Chinese firms now own 1/3 of Myrtle Beach golf courses

        The Founders Group International, whose roots and parent company are located in China, has become the largest owner of golf courses in the Myrtle Beach area after an announcement yesterday that the firm had purchased 12 golf clubs owned and operated by National Golf Management (NGM). (Full disclosure: Your editor has been a member for the past 15 years of one of those clubs, Pawleys Plantation.) The purchase brings to 27 the number of publicly accessible golf courses that Founders Group and other China-based companies own between Southport, NC, about 45 minutes south of Wilmington, and Georgetown, SC, 45 minutes south of Myrtle Beach International Airport.
        Yesterday's purchase included some of the most popular and best reviewed golf courses along Myrtle Beach's Grand Strand, nicknamed for the virtually uninterrupted stretch of beach that runs from well above the border between North and South Carolina to a couple of miles south of the private DeBordieu Colony in Georgetown. They include Pawleys Plantation, the Grande Dunes Resort, Long Bay, Kings North and Pine Lakes International, the first golf course opened in the area (1927) and the birthplace of Sports Illustrated magazine. The other courses are River Club, Litchfield Country Club, Willbrook Plantation, the two golf courses at Myrtlewood, and the other two besides Kings North that are located inside the Myrtle Beach National complex.
DSC 0033Founders Group International, whose parent company is based in China, has purchased 22 golf courses in the Myrtle Beach area, including the Grande Dunes Resort.
        Prices for these most recently purchased golf courses were not announced, but based on what Founders Group paid for the earlier clubs, we are guessing this latest group will have fetched as much as $100 million. Pawleys Plantation, the Grande Dunes Resort club and Kings North especially are among the highest-trafficked golf courses in the area and command more than average green fees. Pine Lakes International maintains the cachet of the oldest club in the area.
        Founders Group and two other China-based firms now employ more than 1,000 Myrtle Beach area residents at their 27 golf courses. Under a longstanding U.S. Visa program, foreign nationals who make sizable investments in American companies employing 10 or more people can gain temporary residency for themselves and family members. Along with the clubs it and the other companies purchased last year, Founders Group also bought 100 homes in the Myrtle Beach area, as well as undeveloped land adjacent to the Grande Dunes Resort, a signal they intend to take advantage of the Visa program. But there may be other reasons for the big investment in Myrtle Beach golf:

    • The Chinese government has cracked down on construction of golf courses in the country and recently closed 66 courses it said had been illegally built.
    • Wealth in China is exploding, and there are limited opportunities to invest in businesses there. The rapidly emerging Chinese upper class has been spending its newly earned billions around the world.
    • Chinese families with money want to see their children educated in premier institutions of higher learning, such as those in the U.S. (There is talk in the Myrtle Beach area that Founders Group may build a school locally.)
    • China's current leadership may be a bit too authoritarian for those with the resources to now live anywhere in the world.
    • A China-born real estate agent in Myrtle Beach has been instrumental in generating interest from the Chinese company.

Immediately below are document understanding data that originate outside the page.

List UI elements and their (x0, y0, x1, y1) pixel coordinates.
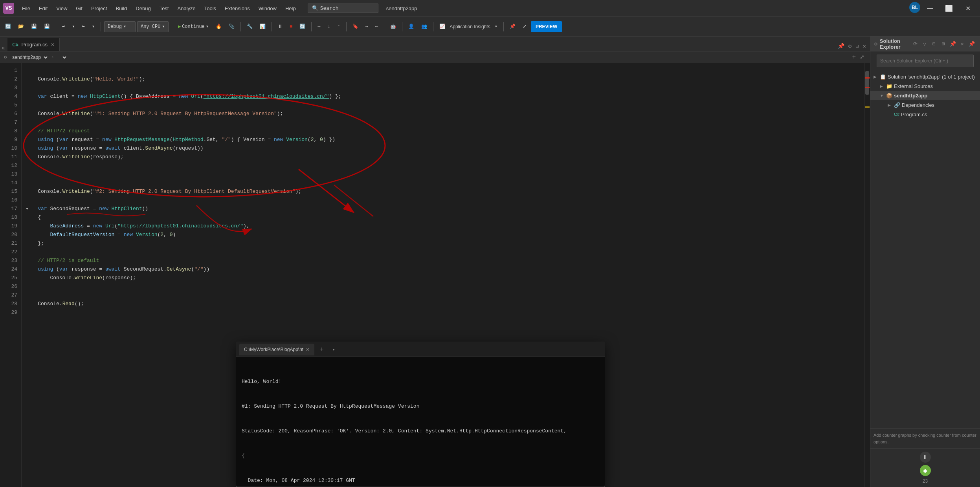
new-project-btn[interactable]: 🔄 (2, 21, 14, 32)
expand-code-icon[interactable]: ⤢ (858, 53, 866, 62)
profile1-btn[interactable]: 👤 (406, 21, 417, 32)
insights-label[interactable]: Application Insights (450, 24, 490, 29)
menu-test[interactable]: Test (156, 4, 173, 13)
restart-btn[interactable]: 🔄 (297, 21, 308, 32)
preview-button[interactable]: PREVIEW (531, 21, 562, 32)
undo-dropdown[interactable]: ▾ (69, 21, 77, 32)
terminal-tab[interactable]: C:\MyWorkPlace\BlogApp\ht ✕ (239, 344, 314, 355)
close-button[interactable]: ✕ (959, 2, 977, 15)
debug-config-dropdown[interactable]: Debug ▾ (104, 21, 136, 32)
redo-dropdown[interactable]: ▾ (89, 21, 97, 32)
program-cs-tab[interactable]: C# Program.cs ✕ (7, 38, 60, 51)
menu-build[interactable]: Build (112, 4, 131, 13)
tab-close-icon[interactable]: ✕ (51, 42, 55, 48)
sep10 (433, 22, 433, 31)
ai-hint-text: Add counter graphs by checking counter f… (874, 433, 976, 444)
terminal-tab-close[interactable]: ✕ (306, 347, 310, 352)
perf-btn[interactable]: 📊 (257, 21, 268, 32)
undo-btn[interactable]: ↩ (59, 21, 68, 32)
expand-window-btn[interactable]: ⤢ (520, 21, 529, 32)
menu-view[interactable]: View (52, 4, 71, 13)
method-selector[interactable] (57, 53, 68, 61)
menu-tools[interactable]: Tools (200, 4, 220, 13)
minimize-button[interactable]: — (921, 2, 939, 15)
save-all-btn[interactable]: 💾 (41, 21, 53, 32)
stop-btn[interactable]: ■ (287, 21, 295, 32)
menu-analyze[interactable]: Analyze (173, 4, 199, 13)
warning-indicator (865, 106, 870, 108)
profile2-btn[interactable]: 👥 (418, 21, 430, 32)
step-into-btn[interactable]: ↓ (325, 21, 333, 32)
menu-window[interactable]: Window (255, 4, 281, 13)
terminal-add-tab[interactable]: + (317, 344, 327, 355)
bookmarks-btn[interactable]: 🔖 (350, 21, 361, 32)
terminal-tab-label: C:\MyWorkPlace\BlogApp\ht (244, 347, 303, 352)
ai-icon-btn[interactable]: 🤖 (387, 21, 399, 32)
se-close-btn[interactable]: ✕ (958, 40, 967, 48)
insights-dropdown[interactable]: ▾ (492, 21, 500, 32)
se-collapse-btn[interactable]: ⊟ (930, 40, 938, 48)
step-over-btn[interactable]: → (315, 21, 323, 32)
pause-debug-btn[interactable]: ⏸ (920, 452, 931, 463)
se-expand-btn[interactable]: 📌 (949, 40, 957, 48)
tree-item-dependencies[interactable]: ▶ 🔗 Dependencies (870, 100, 980, 110)
pause-btn[interactable]: ⏸ (275, 21, 285, 32)
close-panel-icon[interactable]: ✕ (861, 41, 868, 51)
se-pin-btn[interactable]: 📌 (967, 40, 976, 48)
tree-item-program-cs[interactable]: ▶ C# Program.cs (870, 110, 980, 119)
se-properties-btn[interactable]: ⊞ (939, 40, 948, 48)
window-controls: BL — ⬜ ✕ (909, 2, 977, 15)
program-cs-label: Program.cs (22, 42, 48, 48)
se-settings-icon[interactable]: ⚙ (874, 41, 877, 47)
insights-icon[interactable]: 📈 (437, 21, 448, 32)
scrollbar-thumb[interactable] (865, 71, 869, 95)
menu-project[interactable]: Project (87, 4, 111, 13)
settings-tab-icon[interactable]: ⚙ (847, 41, 853, 51)
error-indicator (865, 77, 870, 79)
bookmark-prev-btn[interactable]: ← (373, 21, 381, 32)
bookmark-next-btn[interactable]: → (363, 21, 371, 32)
class-selector[interactable]: sendhttp2app (9, 53, 49, 61)
pin-window-btn[interactable]: 📌 (507, 21, 518, 32)
sep4 (240, 22, 241, 31)
menu-extensions[interactable]: Extensions (221, 4, 254, 13)
save-btn[interactable]: 💾 (28, 21, 40, 32)
split-editor-icon[interactable]: ⊟ (854, 41, 860, 51)
tree-item-project[interactable]: ▼ 📦 sendhttp2app (870, 91, 980, 100)
debug-config-chevron: ▾ (123, 24, 126, 29)
attach-btn[interactable]: 📎 (226, 21, 237, 32)
hot-reload-btn[interactable]: 🔥 (213, 21, 224, 32)
add-icon[interactable]: + (850, 53, 857, 62)
line-numbers: 1 2 3 4 5 6 7 8 9 10 11 12 13 14 15 16 1 (0, 63, 22, 487)
settings-breadcrumb-icon[interactable]: ⚙ (4, 54, 7, 60)
se-toolbar: ⟳ ▽ ⊟ ⊞ 📌 ✕ 📌 (911, 40, 976, 48)
title-search-box[interactable]: 🔍 Search (308, 4, 378, 13)
step-out-btn[interactable]: ↑ (335, 21, 343, 32)
maximize-button[interactable]: ⬜ (940, 2, 958, 15)
se-filter-btn[interactable]: ▽ (920, 40, 929, 48)
debug-tools-btn[interactable]: 🔧 (244, 21, 255, 32)
menu-git[interactable]: Git (72, 4, 86, 13)
pin-tab-icon[interactable]: 📌 (836, 41, 846, 51)
cpu-dropdown[interactable]: Any CPU ▾ (137, 21, 169, 32)
project-label: sendhttp2app (894, 93, 927, 99)
terminal-dropdown[interactable]: ▾ (329, 345, 338, 354)
open-btn[interactable]: 📂 (15, 21, 27, 32)
redo-btn[interactable]: ↪ (79, 21, 87, 32)
continue-btn[interactable]: ▶ Continue ▾ (175, 21, 211, 32)
program-cs-tree-label: Program.cs (901, 112, 927, 117)
sep11 (503, 22, 504, 31)
tree-item-external-sources[interactable]: ▶ 📁 External Sources (870, 81, 980, 91)
program-cs-icon: C# (12, 42, 18, 48)
vertical-scrollbar[interactable] (864, 63, 870, 487)
se-refresh-btn[interactable]: ⟳ (911, 40, 919, 48)
terminal-content[interactable]: Hello, World! #1: Sending HTTP 2.0 Reque… (236, 357, 605, 487)
menu-debug[interactable]: Debug (132, 4, 154, 13)
tree-item-solution[interactable]: ▶ 📋 Solution 'sendhttp2app' (1 of 1 proj… (870, 72, 980, 81)
se-tree: ▶ 📋 Solution 'sendhttp2app' (1 of 1 proj… (870, 70, 980, 428)
menu-help[interactable]: Help (281, 4, 300, 13)
se-search-input[interactable] (877, 55, 974, 67)
user-avatar[interactable]: BL (909, 2, 920, 13)
menu-edit[interactable]: Edit (35, 4, 51, 13)
menu-file[interactable]: File (18, 4, 34, 13)
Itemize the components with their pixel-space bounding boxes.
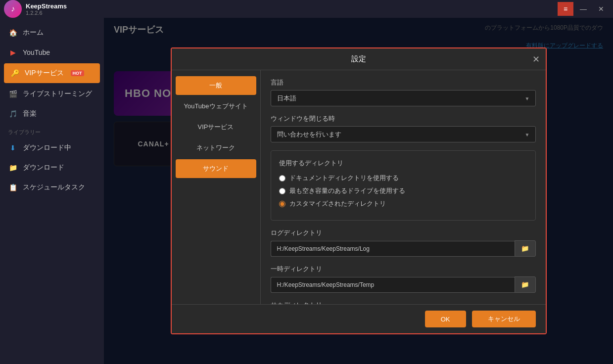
dialog-nav-youtube[interactable]: YouTubeウェブサイト [176,97,256,116]
settings-dialog: 設定 ✕ 一般 YouTubeウェブサイト VIPサービス ネットワーク サウン… [171,47,547,334]
radio-custom-input[interactable] [279,201,285,207]
title-bar-right: ≡ — ✕ [558,2,609,16]
log-dir-input[interactable] [271,241,515,257]
sidebar-item-downloading[interactable]: ⬇ ダウンロード中 [0,138,104,158]
app-version: 1.2.2.6 [26,10,67,16]
content-area: VIPサービス のプラットフォームから1080P品質でのダウ 有料版にアップグレ… [104,18,613,364]
sidebar-item-downloads[interactable]: 📁 ダウンロード [0,158,104,178]
radio-docs-label: ドキュメントディレクトリを使用する [289,174,399,182]
folder-browse-icon: 📁 [521,245,529,252]
dialog-main-content: 言語 日本語 ウィンドウを閉じる時 [261,70,546,304]
ok-button[interactable]: OK [425,311,466,327]
main-layout: 🏠 ホーム ▶ YouTube 🔑 VIPサービス HOT 🎬 ライブストリーミ… [0,18,613,364]
language-select-wrapper: 日本語 [271,90,536,106]
window-close-select[interactable]: 問い合わせを行います [271,126,536,142]
radio-largest-label: 最も空き容量のあるドライブを使用する [289,186,405,195]
schedule-icon: 📋 [8,182,18,192]
title-bar: ♪ KeepStreams 1.2.2.6 ≡ — ✕ [0,0,613,18]
dialog-sidebar: 一般 YouTubeウェブサイト VIPサービス ネットワーク サウンド [172,70,261,304]
temp-dir-section: 一時ディレクトリ 📁 [271,265,536,293]
window-close-select-wrapper: 問い合わせを行います [271,126,536,142]
sidebar-item-youtube[interactable]: ▶ YouTube [0,43,104,62]
dialog-overlay: 設定 ✕ 一般 YouTubeウェブサイト VIPサービス ネットワーク サウン… [104,18,613,364]
dialog-close-button[interactable]: ✕ [532,54,540,65]
folder-icon: 📁 [8,163,18,173]
dialog-footer: OK キャンセル [172,304,546,333]
folder-browse-icon-2: 📁 [521,281,529,288]
directory-section: 使用するディレクトリ ドキュメントディレクトリを使用する 最も空き容量のあるドラ… [271,150,536,221]
log-dir-section: ログディレクトリ 📁 [271,228,536,257]
temp-dir-input[interactable] [271,277,515,293]
radio-custom-label: カスタマイズされたディレクトリ [289,199,386,208]
radio-docs[interactable]: ドキュメントディレクトリを使用する [279,174,527,182]
radio-custom[interactable]: カスタマイズされたディレクトリ [279,199,527,208]
sidebar-item-livestream[interactable]: 🎬 ライブストリーミング [0,84,104,104]
window-close-section: ウィンドウを閉じる時 問い合わせを行います [271,114,536,142]
more-dir-label: サカディレクトリ [271,301,536,304]
radio-largest-input[interactable] [279,188,285,194]
sidebar-item-music[interactable]: 🎵 音楽 [0,104,104,124]
sidebar-item-vip[interactable]: 🔑 VIPサービス HOT [4,63,100,83]
cancel-button[interactable]: キャンセル [472,311,536,327]
dialog-body: 一般 YouTubeウェブサイト VIPサービス ネットワーク サウンド 言語 [172,70,546,304]
dialog-nav-sound[interactable]: サウンド [176,159,256,178]
title-bar-left: ♪ KeepStreams 1.2.2.6 [4,0,67,18]
app-name: KeepStreams [26,2,67,10]
log-dir-label: ログディレクトリ [271,228,536,237]
language-label: 言語 [271,78,536,87]
log-dir-browse-button[interactable]: 📁 [515,240,536,257]
language-select[interactable]: 日本語 [271,90,536,106]
radio-docs-input[interactable] [279,175,285,182]
youtube-icon: ▶ [8,47,18,57]
dir-section-title: 使用するディレクトリ [279,159,527,168]
menu-button[interactable]: ≡ [558,2,573,16]
library-section: ライブラリー [0,124,104,138]
dialog-title: 設定 [351,54,366,64]
language-section: 言語 日本語 [271,78,536,106]
sidebar-item-schedule[interactable]: 📋 スケジュールタスク [0,178,104,197]
vip-icon: 🔑 [10,68,20,78]
dialog-nav-network[interactable]: ネットワーク [176,138,256,157]
radio-largest[interactable]: 最も空き容量のあるドライブを使用する [279,186,527,195]
livestream-icon: 🎬 [8,89,18,99]
temp-dir-input-wrapper: 📁 [271,276,536,293]
temp-dir-label: 一時ディレクトリ [271,265,536,273]
sidebar: 🏠 ホーム ▶ YouTube 🔑 VIPサービス HOT 🎬 ライブストリーミ… [0,18,104,364]
home-icon: 🏠 [8,28,18,38]
app-logo: ♪ [4,0,22,18]
hot-badge: HOT [71,70,84,76]
log-dir-input-wrapper: 📁 [271,240,536,257]
app-info: KeepStreams 1.2.2.6 [26,2,67,16]
dialog-title-bar: 設定 ✕ [172,48,546,70]
window-close-label: ウィンドウを閉じる時 [271,114,536,123]
close-button[interactable]: ✕ [593,2,609,16]
temp-dir-browse-button[interactable]: 📁 [515,276,536,293]
minimize-button[interactable]: — [575,2,591,16]
download-active-icon: ⬇ [8,143,18,153]
dialog-nav-general[interactable]: 一般 [176,76,256,95]
music-icon: 🎵 [8,109,18,119]
sidebar-item-home[interactable]: 🏠 ホーム [0,23,104,43]
dialog-nav-vip[interactable]: VIPサービス [176,118,256,136]
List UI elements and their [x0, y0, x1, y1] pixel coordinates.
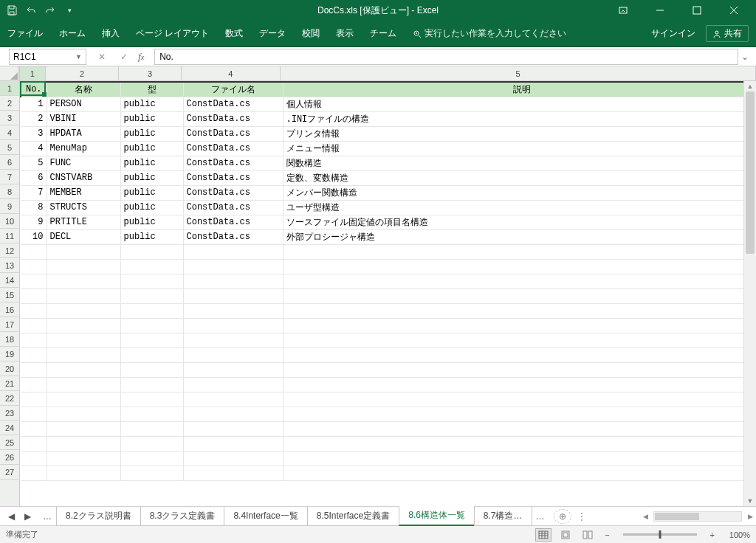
table-row[interactable] — [21, 274, 756, 288]
cell[interactable]: No. — [21, 82, 47, 97]
cell[interactable] — [47, 377, 120, 392]
cell[interactable] — [21, 377, 47, 392]
table-row[interactable]: 1PERSONpublicConstData.cs個人情報 — [21, 97, 756, 111]
table-row[interactable] — [21, 436, 756, 451]
cell[interactable]: ConstData.cs — [183, 111, 283, 126]
table-row[interactable]: 2VBINIpublicConstData.cs.INIファイルの構造 — [21, 111, 756, 126]
cell[interactable] — [283, 407, 756, 421]
row-header[interactable]: 7 — [0, 170, 19, 184]
cell[interactable]: MenuMap — [47, 141, 120, 156]
cell[interactable]: public — [120, 126, 183, 141]
cell[interactable]: 9 — [21, 215, 47, 229]
table-row[interactable]: 7MEMBERpublicConstData.csメンバー関数構造 — [21, 185, 756, 200]
row-header[interactable]: 27 — [0, 465, 19, 480]
table-row[interactable]: 4MenuMappublicConstData.csメニュー情報 — [21, 141, 756, 156]
cell[interactable] — [21, 421, 47, 436]
fx-icon[interactable]: fx — [138, 51, 144, 63]
table-row[interactable] — [21, 333, 756, 347]
column-header[interactable]: 5 — [281, 66, 756, 80]
table-row[interactable] — [21, 347, 756, 362]
row-header[interactable]: 8 — [0, 184, 19, 199]
cell[interactable]: ConstData.cs — [183, 200, 283, 215]
column-header[interactable]: 1 — [20, 66, 46, 80]
cell[interactable] — [183, 421, 283, 436]
cell[interactable] — [120, 407, 183, 421]
cell[interactable]: 型 — [120, 82, 183, 97]
cell[interactable]: 2 — [21, 111, 47, 126]
cell[interactable]: ファイル名 — [183, 82, 283, 97]
cell[interactable]: 5 — [21, 156, 47, 170]
table-row[interactable] — [21, 259, 756, 274]
cell[interactable]: 名称 — [47, 82, 120, 97]
cell[interactable]: ConstData.cs — [183, 215, 283, 229]
table-row[interactable]: 8STRUCTSpublicConstData.csユーザ型構造 — [21, 200, 756, 215]
cell[interactable] — [120, 333, 183, 347]
select-all-corner[interactable] — [0, 66, 19, 81]
cell[interactable] — [183, 436, 283, 451]
cell[interactable] — [47, 303, 120, 318]
cell[interactable]: 10 — [21, 229, 47, 244]
name-box[interactable]: ▼ — [9, 49, 86, 65]
row-header[interactable]: 22 — [0, 391, 19, 406]
cell[interactable] — [183, 451, 283, 466]
ribbon-tab-7[interactable]: 表示 — [336, 21, 354, 47]
cell[interactable]: 定数、変数構造 — [283, 170, 756, 185]
cell[interactable]: ConstData.cs — [183, 229, 283, 244]
cell[interactable]: 個人情報 — [283, 97, 756, 111]
cell[interactable] — [183, 347, 283, 362]
cell[interactable]: CNSTVARB — [47, 170, 120, 185]
cell[interactable] — [47, 362, 120, 377]
row-header[interactable]: 24 — [0, 421, 19, 435]
column-header[interactable]: 3 — [119, 66, 182, 80]
sheet-tab[interactable]: 8.6構造体一覧 — [399, 506, 475, 526]
qat-customize-icon[interactable]: ▾ — [63, 4, 75, 16]
table-row[interactable]: 9PRTITLEpublicConstData.csソースファイル固定値の項目名… — [21, 215, 756, 229]
cell[interactable] — [21, 451, 47, 466]
cell[interactable]: 外部プロシージャ構造 — [283, 229, 756, 244]
cell[interactable] — [47, 451, 120, 466]
cell[interactable]: HPDATA — [47, 126, 120, 141]
cell[interactable]: 関数構造 — [283, 156, 756, 170]
cell[interactable] — [21, 333, 47, 347]
cell[interactable] — [120, 392, 183, 407]
row-header[interactable]: 6 — [0, 155, 19, 170]
table-row[interactable] — [21, 288, 756, 303]
cell[interactable] — [120, 451, 183, 466]
vertical-scrollbar[interactable]: ▲ ▼ — [743, 81, 756, 506]
cell[interactable] — [47, 392, 120, 407]
table-row[interactable] — [21, 362, 756, 377]
cell[interactable] — [283, 244, 756, 259]
cell[interactable]: メニュー情報 — [283, 141, 756, 156]
cell[interactable]: public — [120, 141, 183, 156]
cell[interactable] — [183, 288, 283, 303]
cell[interactable] — [120, 288, 183, 303]
worksheet-grid[interactable]: 1234567891011121314151617181920212223242… — [0, 66, 756, 506]
table-row[interactable]: 10DECLpublicConstData.cs外部プロシージャ構造 — [21, 229, 756, 244]
ribbon-options-icon[interactable] — [607, 0, 639, 21]
ribbon-tab-4[interactable]: 数式 — [225, 21, 243, 47]
table-row[interactable]: 6CNSTVARBpublicConstData.cs定数、変数構造 — [21, 170, 756, 185]
cell[interactable] — [183, 259, 283, 274]
scroll-down-icon[interactable]: ▼ — [744, 496, 756, 506]
cell[interactable]: ConstData.cs — [183, 141, 283, 156]
cell[interactable]: 1 — [21, 97, 47, 111]
table-row[interactable] — [21, 421, 756, 436]
cell[interactable] — [183, 377, 283, 392]
cell[interactable] — [283, 303, 756, 318]
row-header[interactable]: 26 — [0, 450, 19, 465]
column-header[interactable]: 2 — [46, 66, 119, 80]
row-header[interactable]: 17 — [0, 317, 19, 332]
cell[interactable] — [183, 244, 283, 259]
table-row[interactable] — [21, 303, 756, 318]
cell[interactable]: ConstData.cs — [183, 185, 283, 200]
ribbon-tab-8[interactable]: チーム — [370, 21, 396, 47]
redo-icon[interactable] — [44, 4, 56, 16]
cell[interactable] — [120, 303, 183, 318]
ribbon-tab-2[interactable]: 挿入 — [102, 21, 120, 47]
expand-formula-icon[interactable]: ⌄ — [738, 52, 752, 62]
cell[interactable] — [21, 318, 47, 333]
cell[interactable]: 7 — [21, 185, 47, 200]
table-row[interactable]: 5FUNCpublicConstData.cs関数構造 — [21, 156, 756, 170]
cell[interactable] — [120, 377, 183, 392]
sheet-tab[interactable]: 8.7構造… — [474, 507, 532, 526]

IMG 0864With the latest purchase, Founders Group solidified their portfolio of golf courses on the popular South Strand. They added Pawleys Plantation, River Club to a group that already included Founders Club and Tradition Golf Club.

        What this all means, if anything, for current members of the now-Chinese-owned clubs and the residents who live adjacent to the clubs, remains to be seen. Founders Group has retained virtually all of the operations employees at the golf courses, and there are no signs at the clubs they purchased last year of anything but business as usual. If anything, the new ownership is providing some modest benefits already. In a letter sent yesterday to members of National Golf Management's Prime Time Honors Club program, which had been providing deep-discount access to the company's owned and managed clubs, NGM announced that although five of its golf courses will be removed from the program by the end of June, eight of the courses Founders Group purchased earlier, including the excellent TPC of Myrtle Beach and International World Tour, whose hole designs mimic some of the most iconic golf holes in the world, will be added.